Born 41 years ago in Chatikobo village, Masvingo province, Tarwireyi has already sired 45 children with 14 young wives.
And he says he won’t be slowing down until he gets to 100 children.
Most of his wives are below 30 years of age and some are as young as 18.
All of them claim they will do everything to stay in what could be one of Zimbabwe’s largest polygamous set ups.
To keep his family happy, Tarwireyi among other things has to ensure that he buys a tonne of maize meal and US$500 worth of groceries a month, a feat an ordinary Zimbabwean husband will struggle to match.
Intrigued by this story, The Standard tracked Tarwireyi’s family to his homestead in Badzarigere village in Chiweshe Communal lands, 100km outside Harare.
Tarwireyi’s homestead has 10 thatched huts, a one-room asbestos-roofed house and a Blair toilet. The house serves as the husband’s bedroom where the wives take turns to spend quality time with him. Two wives share a hut each with their children. Each hut serves as both a bedroom and kitchen.
The soft-spoken Tarwireyi said for now he had stopped marrying more wives as he was satisfied with the 14.
He claimed that although he is from the Johanne Marange church, he had not married many wives because of religion.
“I believe I took after my grandfather who had 18 wives and 270 children. My grandfather was not a Christian,” he said. “For now I have stopped marrying more wives, I have to do things that I know I am able to handle and be happy with.”
But during the interview it was clear that he is no longer able to cope with some aspects of his lifestyle.

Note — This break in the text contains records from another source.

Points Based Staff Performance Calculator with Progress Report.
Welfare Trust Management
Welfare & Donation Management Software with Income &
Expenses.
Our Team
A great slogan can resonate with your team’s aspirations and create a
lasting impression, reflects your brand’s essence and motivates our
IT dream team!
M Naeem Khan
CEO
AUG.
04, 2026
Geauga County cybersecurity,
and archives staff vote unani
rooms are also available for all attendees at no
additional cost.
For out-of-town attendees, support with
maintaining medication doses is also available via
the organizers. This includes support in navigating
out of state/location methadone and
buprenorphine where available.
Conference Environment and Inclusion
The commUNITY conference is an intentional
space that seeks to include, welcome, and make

Tarwireyi could not remember when he married his last wife or how many children he has sired so far.
He keeps the record in a book back in Chiweshe that also contains the rules that his family must live by.
“The rules in my book are on how to live harmoniously with other wives and how to express one’s grievances. They are strictly adhered to,” Tarwireyi said. “I am the one who deals with all the family’s grievances.Among other rules, no other wife has to beat up or insult another wife and the same applies to me. I don’t beat up any of my wives but we sit down and find ways to solve our problems.”

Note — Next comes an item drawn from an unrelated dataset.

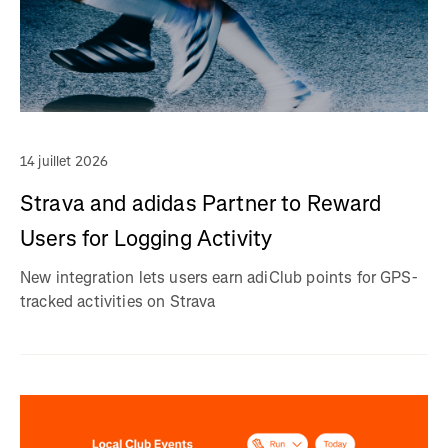
14 juillet 2026
Strava and adidas Partner to Reward
Users for Logging Activity
New integration lets users earn adiClub points for GPS-
tracked activities on Strava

His biggest dream is to sire another 55 children in the next five years to take the number to 100.
“I have since stopped marrying more wives but as for having children I won’t stop. My wives will keep on having some more. The way I see it, in five years’ time I will be having 100 children.”
Although the age of his firstborn child could not be established, it said he was already married and the youngest five were around one year two months old.
Some of the wives are pregnant.
Tarwireyi is Mr Macho, say his wives
Only three of his wives were at home as nine others had gone to sell vegetables in the village. The other two were in Harare taking care of Tarwireyi.
Most of their neighbours might be wondering how Tarwireyi manages to satisfy the 14 young women so that they do not stray. However, it was the question all the three appeared very eager to answer.
Vaida, who is considered wife number two, explained that their husband who works in Harare usually visits the village from Friday evening to Monday morning.
The wives also take turns to visit him in Harare where they have to go in pairs.
“We have no problem at all with our husband,” Vaida said. “If you see him you will realise that we are not lying. Our husband is a true man in every sense.
“Sometimes when we are not on our menstrual cycle or trying to avoid conceiving since we are from the Johanne Marange church, in one night he can sleep with between three and six of us. So don’t feel pity for us, we are well-catered for my sister.”
The Johanne Marange sect, which allows men to marry as many wives as they wish, discourages women from using contraceptives.
Sarah, who is wife number 10 and is yet to bear any children with Tarwireyi, claimed their husband can even sleep with all his wives in the three nights he would have spent in the village.